Be aware of the time you have left to do the research. Data / information collection and organisation takes time, and you need to get started on it early if you want to be able to say anything useful by the time you finish writing your project up. If you are efficient in how you work this guide might help:

A brief guide:

  1. Problem identification and reading: 1 week

  2. Write literature review: 1 week

  3. Write first draft of introduction: 2 days

  4. Data collection: 1 week

  5. Write method and methodology section: 3 days

  6. Data cleaning and analysis: 2 weeks

  7. Write results: 1 week

  8. Write conclusion: 2 days

  9. Re-write introduction: 2 days

  10. Check document for references and errors: 1 day

Total: 8 weeks. From mid-March this would get you to mid-May, or from mid-September it would take you to mid-November.
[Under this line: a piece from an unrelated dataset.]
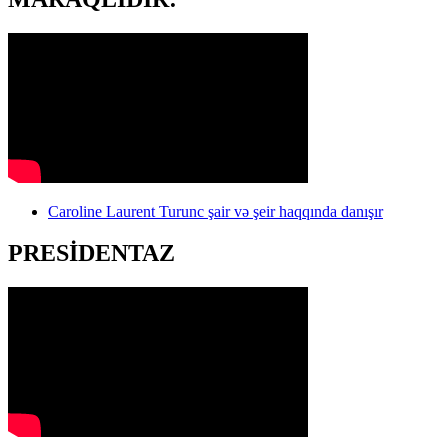
Caroline Laurent Turunc şair və şeir haqqında danışır
PRESİDENTAZ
The later you start, the later you finish, or… if you have a deadline… the more you have to sacrifice in terms of quality.

Remember to add time for:

  • Reading and feedback

4.1 Reverse time-planning

A very powerful way to plan your project is to take the delivery date and work backwards.

Pick your delivery date, and then work out how much time you need for each of the jobs you need to do – but starting from the last job first.

I will also share a project planner with you all when we have shared supervision space established.